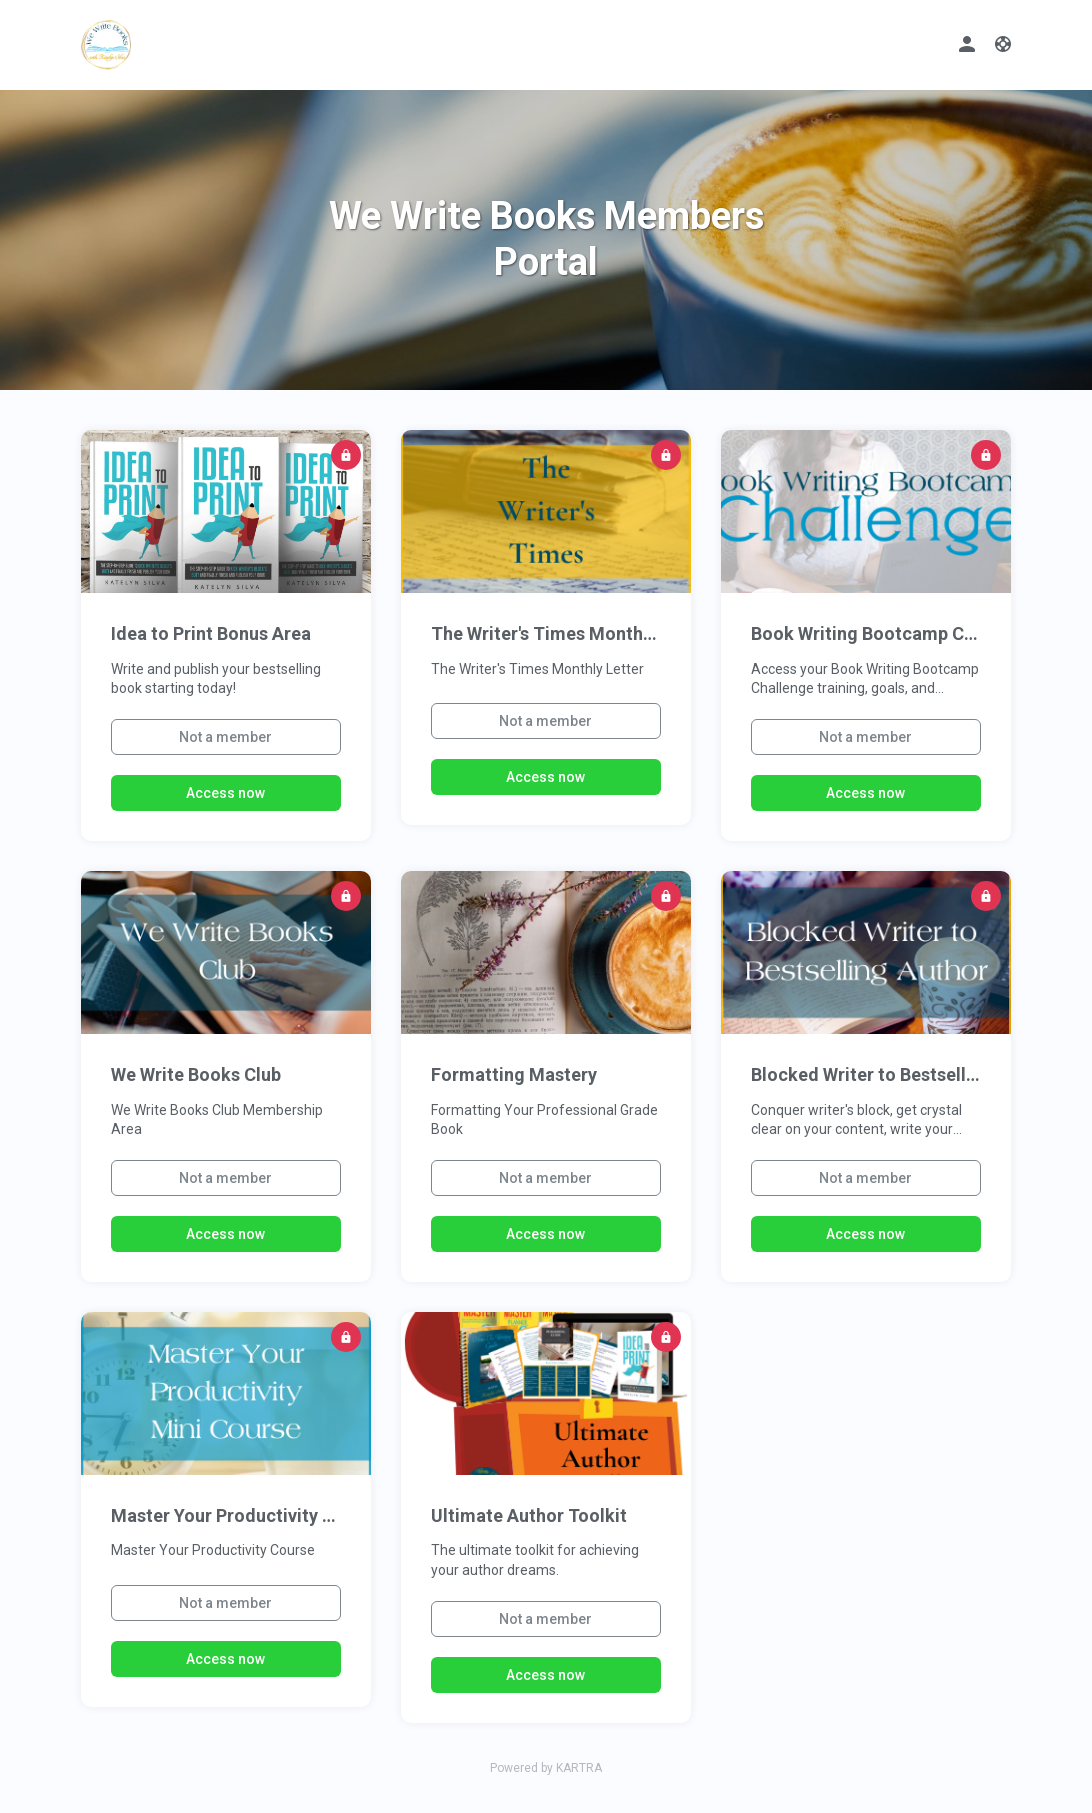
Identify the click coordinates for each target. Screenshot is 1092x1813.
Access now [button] (225, 793)
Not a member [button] (225, 737)
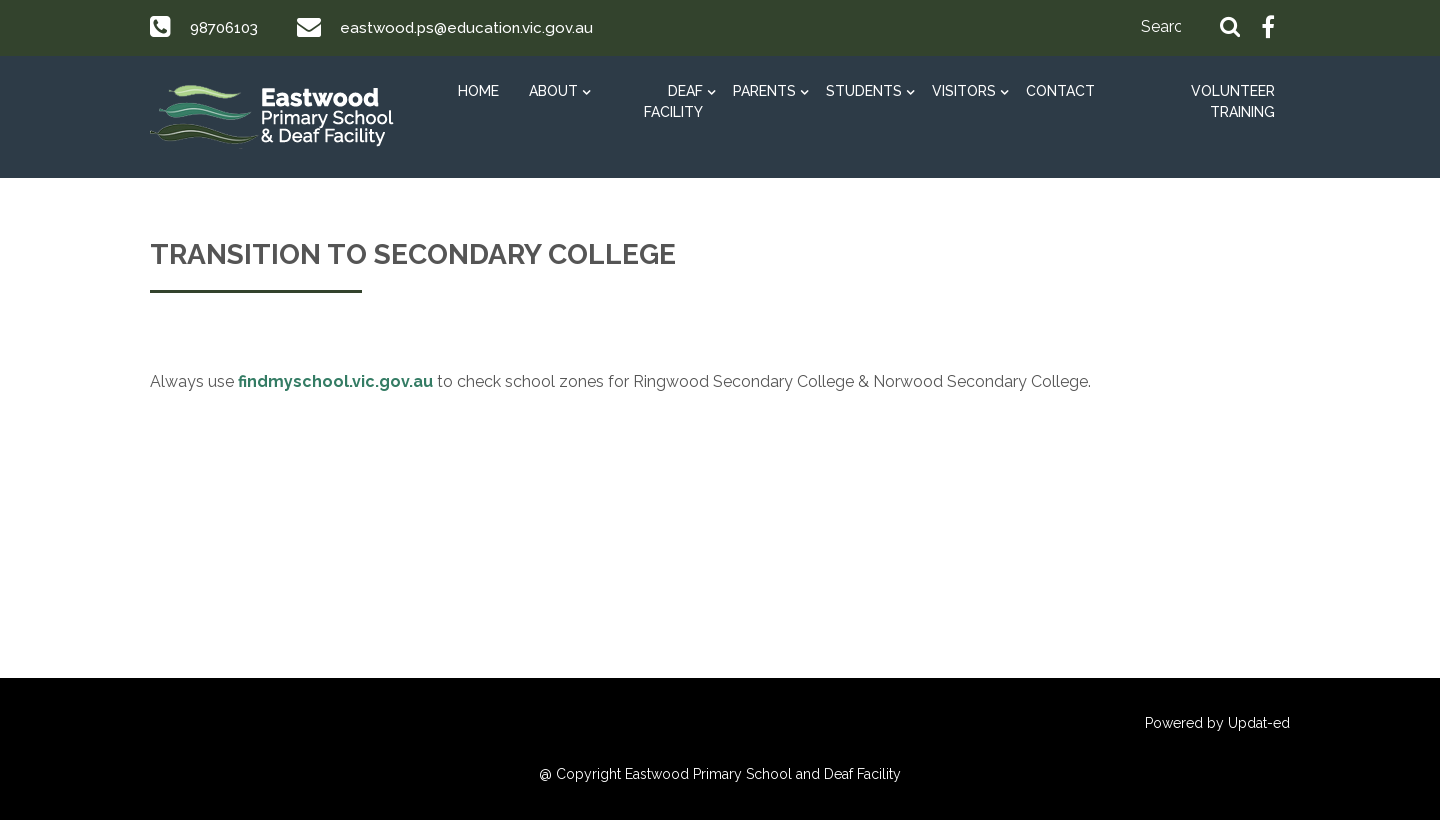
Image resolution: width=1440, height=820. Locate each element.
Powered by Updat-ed (1217, 723)
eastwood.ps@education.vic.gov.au (476, 27)
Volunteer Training (1233, 101)
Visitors (964, 91)
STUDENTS (864, 91)
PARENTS (764, 91)
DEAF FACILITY (673, 101)
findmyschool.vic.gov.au (335, 381)
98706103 (227, 27)
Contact (1060, 91)
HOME (478, 91)
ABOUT (553, 91)
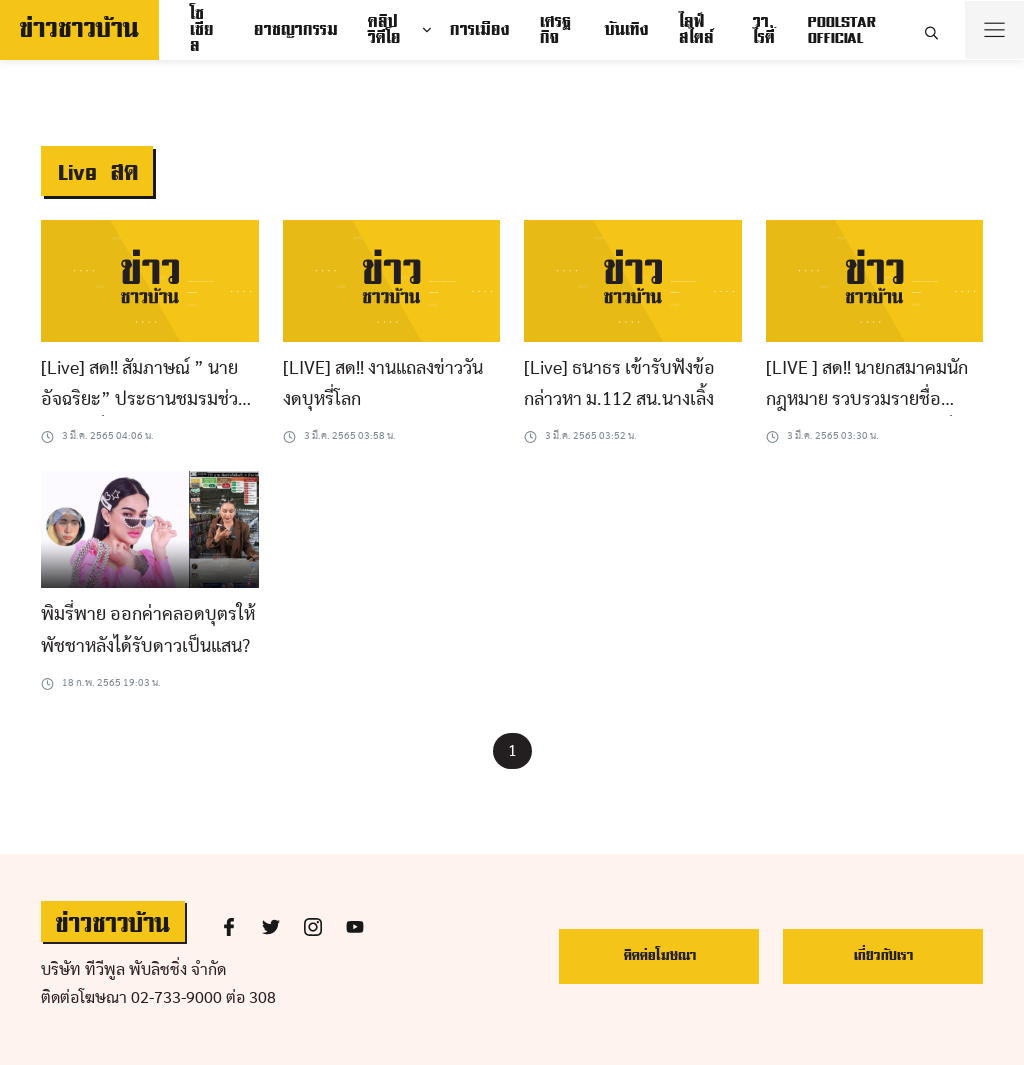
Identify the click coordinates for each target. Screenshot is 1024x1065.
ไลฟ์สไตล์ (695, 30)
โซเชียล (201, 30)
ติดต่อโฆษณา (659, 955)
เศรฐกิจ (554, 30)
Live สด (97, 172)
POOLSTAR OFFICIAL (841, 30)
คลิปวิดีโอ (383, 30)
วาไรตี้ (763, 30)
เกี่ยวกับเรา (883, 955)
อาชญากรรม (295, 30)
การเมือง (479, 30)
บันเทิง (626, 30)
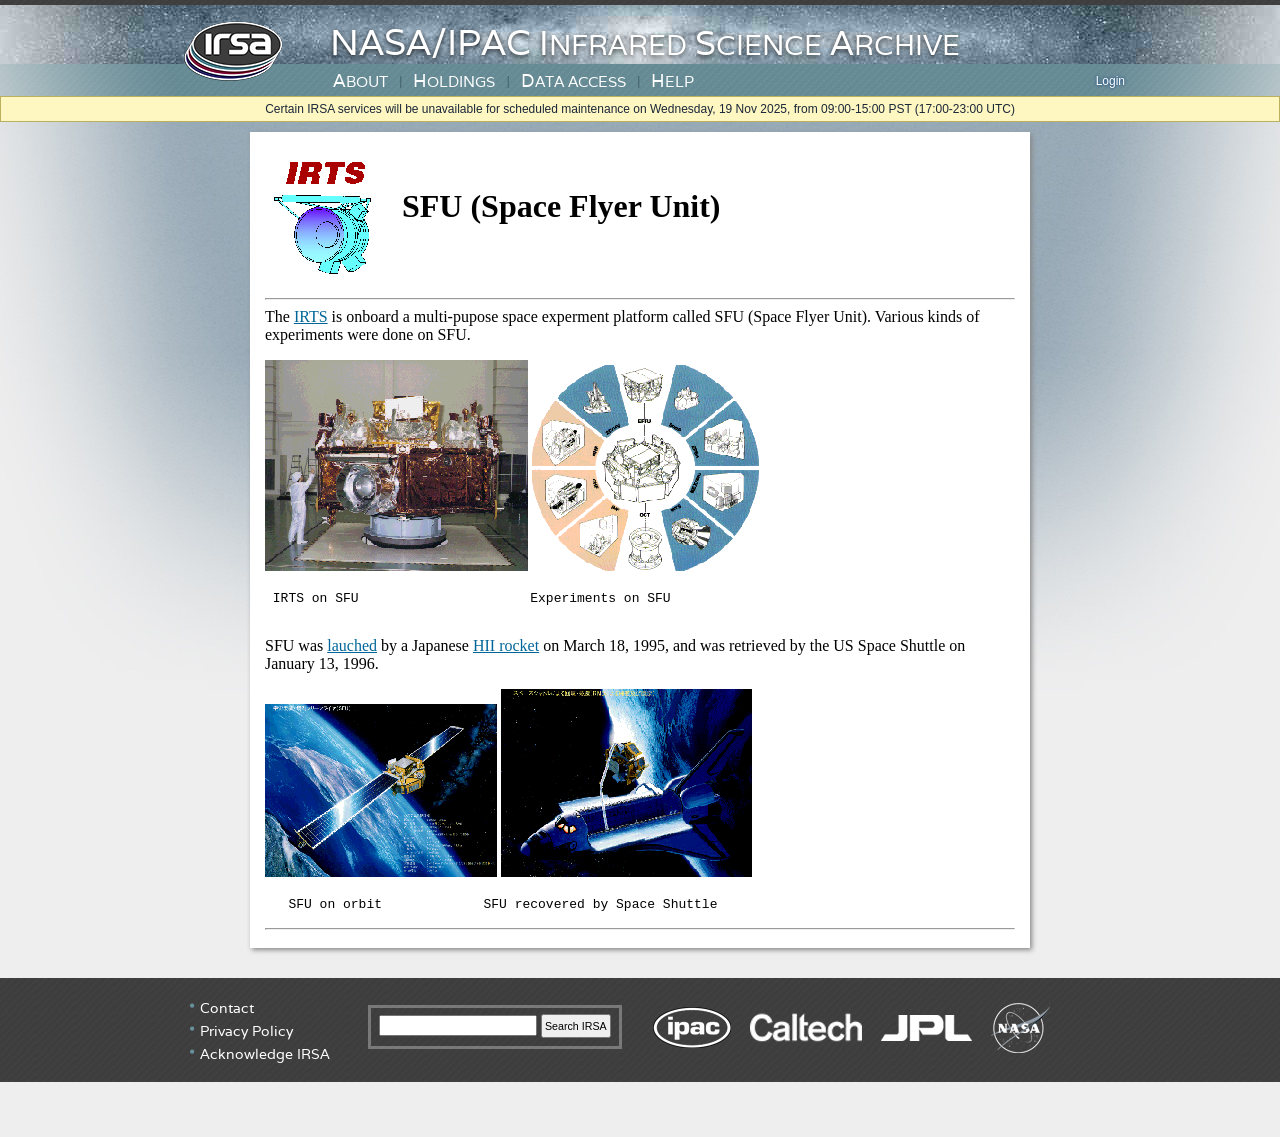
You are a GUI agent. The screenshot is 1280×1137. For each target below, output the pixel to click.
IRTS (311, 316)
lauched (352, 651)
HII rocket (506, 651)
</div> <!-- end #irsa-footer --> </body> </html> (640, 1062)
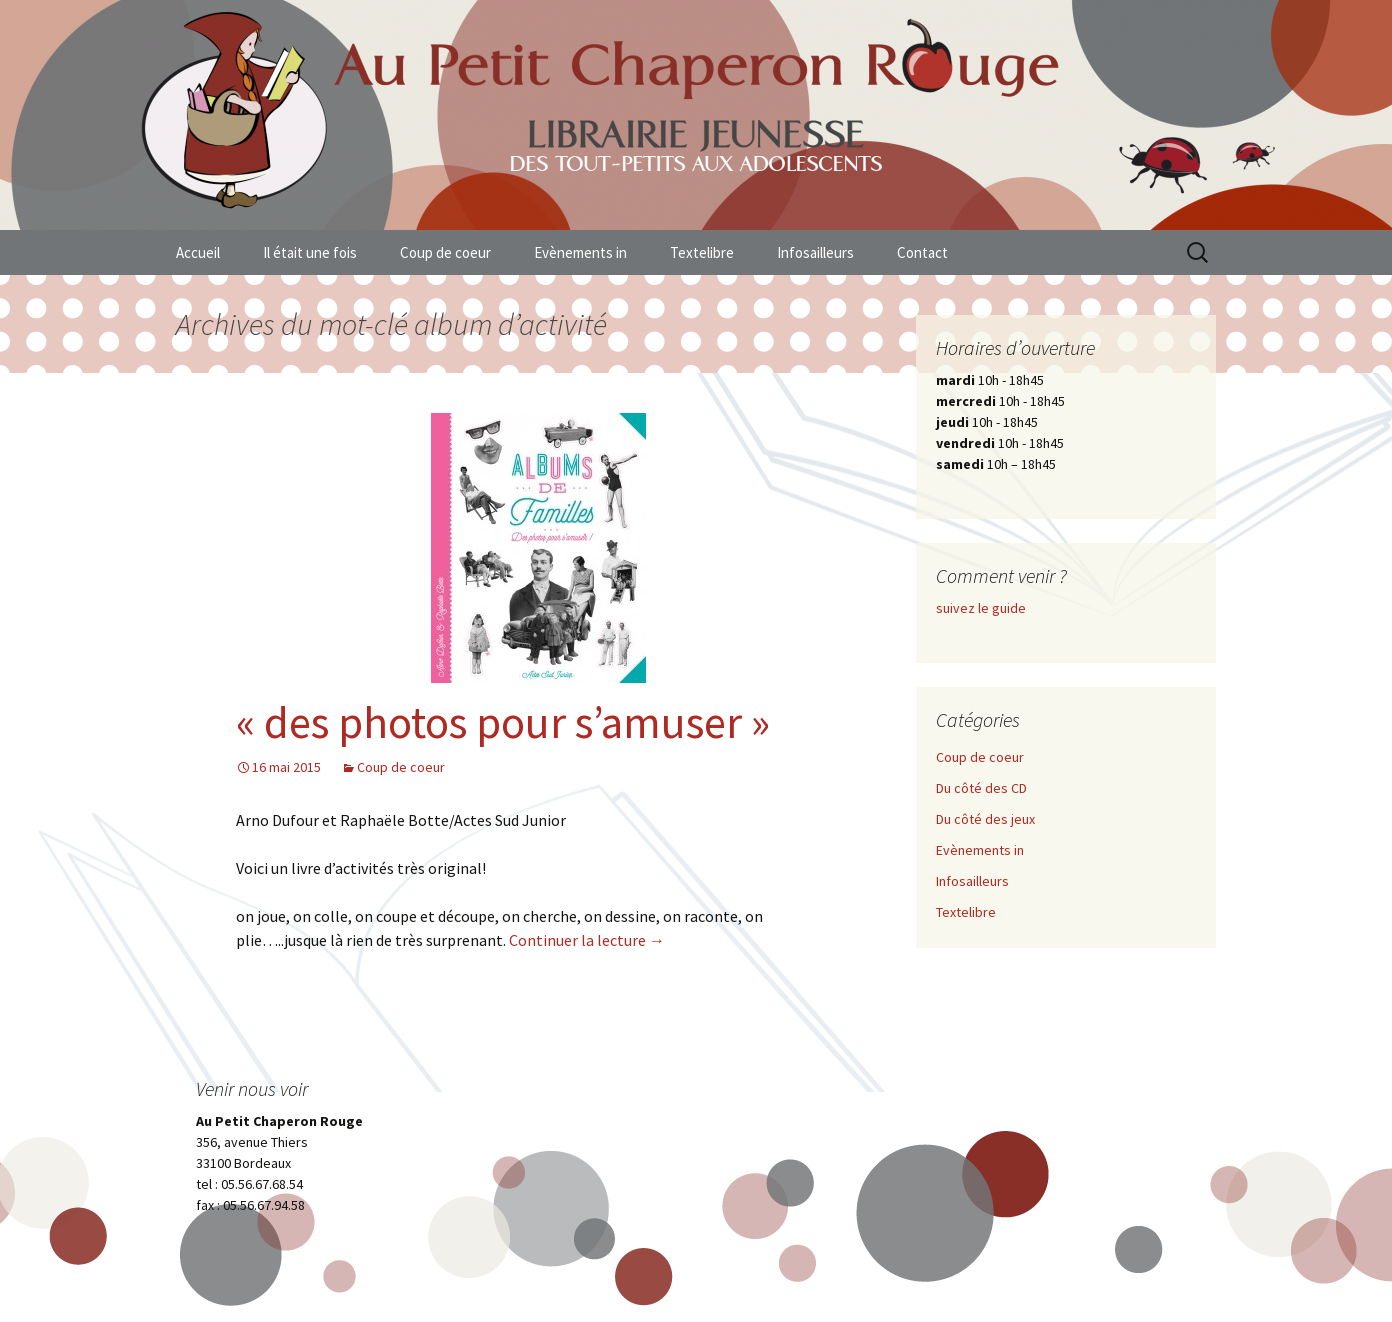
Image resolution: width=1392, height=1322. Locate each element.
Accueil (198, 252)
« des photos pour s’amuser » (503, 722)
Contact (922, 252)
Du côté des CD (981, 788)
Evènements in (580, 252)
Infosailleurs (815, 252)
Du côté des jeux (985, 819)
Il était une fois (310, 252)
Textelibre (702, 252)
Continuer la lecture (587, 940)
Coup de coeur (445, 252)
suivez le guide (981, 608)
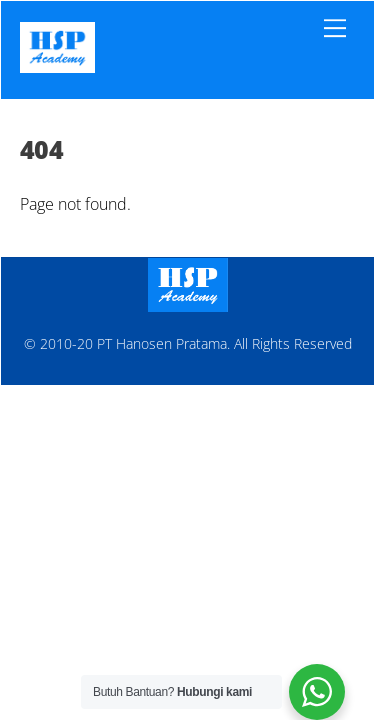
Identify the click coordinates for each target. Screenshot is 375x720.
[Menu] (335, 28)
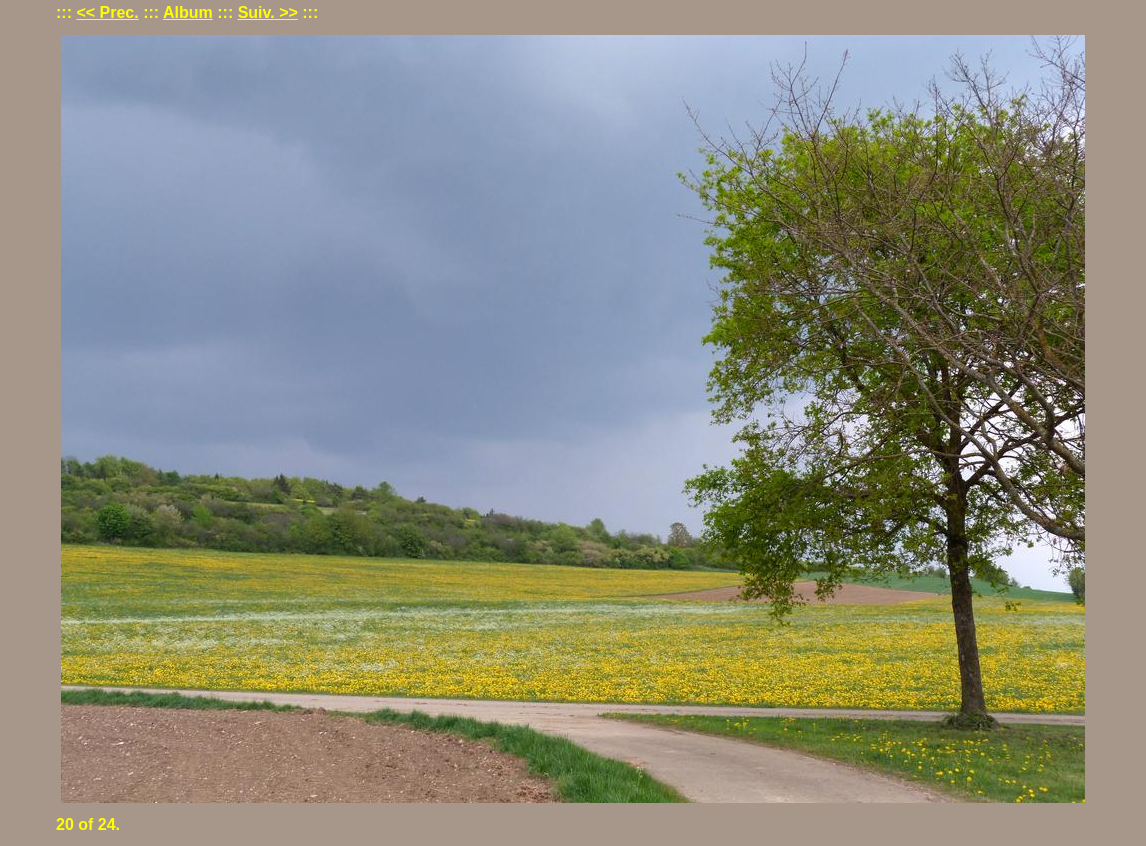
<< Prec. (107, 12)
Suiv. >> (268, 12)
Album (188, 12)
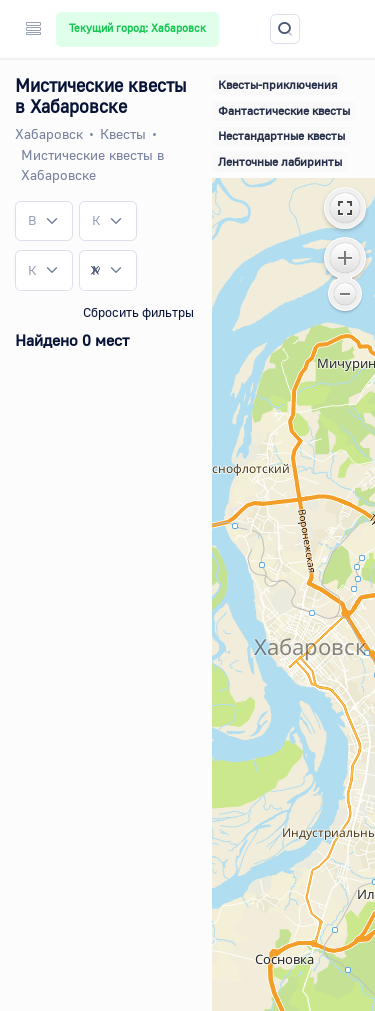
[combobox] (44, 221)
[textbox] (32, 221)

_ _ _ _

### The task
Set down word for word the lines beginning with the one containing "Il était une fois (310, 252)" and ending with the last line of the listing, inclusive. Omit every picture.

### Task response
Il était une fois (310, 252)
Textelibre (702, 252)
Continuer la lecture (587, 940)
Coup de coeur (445, 252)
suivez le guide (981, 608)
Identify the click coordinates for each target. Screenshot is 375x720.
[Menu] (335, 28)
<< Prec. (107, 12)
Suiv. >> (268, 12)
Album (188, 12)
[combobox] (44, 221)
[textbox] (32, 221)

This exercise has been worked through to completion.